Отметим теперь самое важное различие в отношении ко времени у летописцев и у Достоевского. Летописное время у первых было натуральным выражением их отношения к истории, к современности, к миру событий. Это было эпическое, коллективное сознание времени, сложившееся в жанре как таковом. У Достоевского летописное время – художественный способ изображения мира, он воссоздает его искусственно, как художник, изображает самое это летописное время, создавая образ хроникера, летописца. Летописное время у летописцев – их природа, природа их ви́дения мира. Летописное время у Достоевского – это пейзаж, написанный большим художником. И при этом Достоевский не стремится воссоздать летописное время летописца, – он только использует достижения этого древнего способа в изложении события под углом зрения вечности. Он творчески перерабатывает этот способ, трансформирует его, делает его изумительно мобильным.
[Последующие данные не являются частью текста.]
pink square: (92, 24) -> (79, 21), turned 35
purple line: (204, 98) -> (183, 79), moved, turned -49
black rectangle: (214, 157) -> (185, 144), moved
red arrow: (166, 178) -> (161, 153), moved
Художественные достижения древней литературы входят в новую не только отдельными сюжетами, темами и мотивами, – они входят по всему фронту литературы, имеющей тысячелетний опыт.

1967

«Предисловный рассказ» Достоевского

Наряду с общими особенностями стиля произведений Достоевского могут быть отмечены разнообразные стилевые варианты. При этом не только отдельные произведения различествуют по стилю, но и отдельные части произведения – в зависимости от назначения каждой. Следовательно, даже изложение, ведущееся от лица одного и того же повествователя, также имеет варианты.
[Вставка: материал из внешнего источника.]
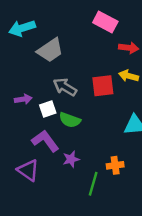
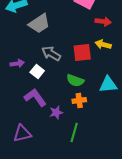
white square: (48, 109) -> (37, 71), turned -32
green semicircle: (70, 120) -> (75, 80), moved
orange cross: (115, 165) -> (79, 100), moved
purple triangle: (28, 170) -> (22, 133), moved, turned -48

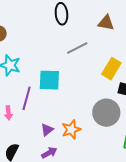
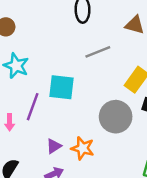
gray circle: (106, 113) -> (116, 117), moved
orange star: (71, 130) -> (83, 148), turned 30

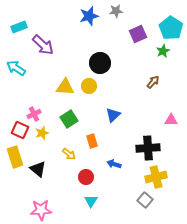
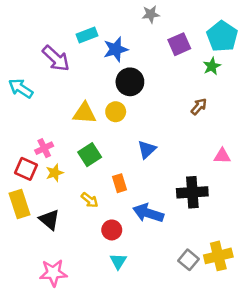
blue star: (89, 16) -> (116, 49), moved
cyan rectangle: (19, 27) -> (87, 35), moved
blue arrow: (114, 164) -> (148, 213), size x1.6
yellow cross: (156, 177) -> (218, 256), moved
Среди прочих различий следует обратить внимание на особый характер повествования в тех частях романов Достоевского «Бесы» и «Братья Карамазовы», которые можно было бы условно назвать «предисловными рассказами». Это выражение употреблено самим Достоевским: «Вот про этого-то Алексея (Карамазова. – Д. Л.) мне всего труднее говорить теперешним моим предисловным рассказом (курсив мой. – Д. Л.), прежде чем вывести его на сцену в романе» (14; 17).
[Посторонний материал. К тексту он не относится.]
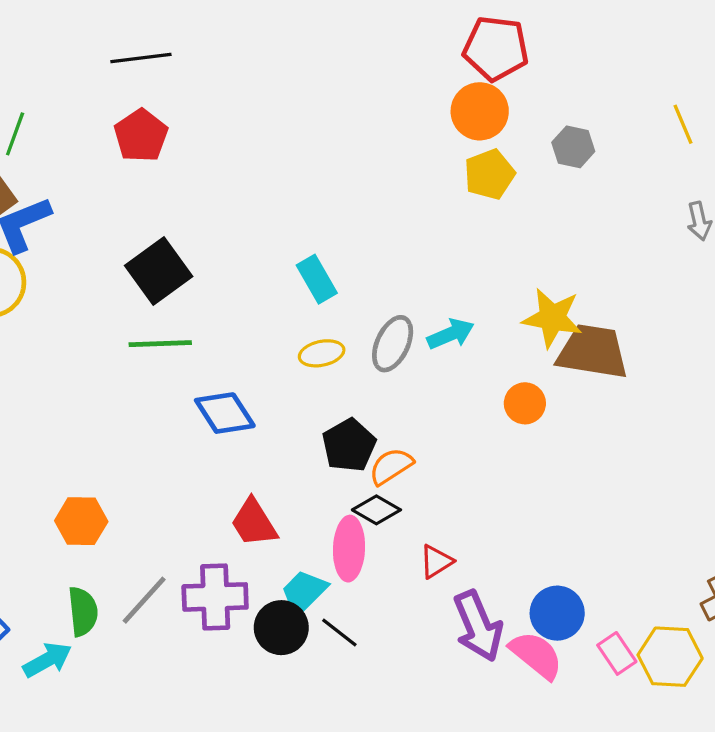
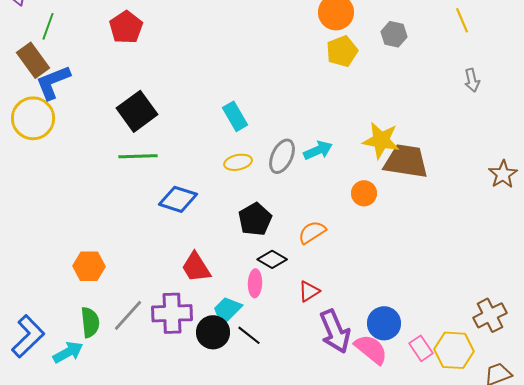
blue diamond: (225, 413) -> (178, 199), turned -39
orange semicircle: (391, 466) -> (312, 232), moved
pink ellipse: (349, 549) -> (255, 283), size x0.7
Что представляют собой эти «предисловные рассказы»? Это предварительные рассказы о главных действующих лицах, помещаемые по большей части в начале романов, «прежде чем вывести их на сцену в романе». Такие предварительные повествования о герое довольно часто встречаются в романах XIX и предшествующего веков. Обычно (как, например, рассказы о Паншине, Лемме и Лаврецком в «Дворянском гнезде») они имеют целью охарактеризовать действующее лицо, показать происхождение черт его характера, мировоззрения и пр. Своеобразие «предисловных рассказов» Достоевского состоит в том, что они как раз ничего не разъясняют, а, скорее, напротив, запутывают и заинтриговывают читателя, усложняют повествование, ставят читателя в тупик, вызывают многочисленные недоумения. Назначение их – служить завязкой определенных линий романа, но завязкой не сюжетной, а сосредоточенной в самой неразгаданной и нарочито усложненной личности героя. Функция этих рассказов не в том, чтобы что-то объяснить, а в том, чтобы ставить перед читателем вопросы, на которые он будет ждать ответа в дальнейшем.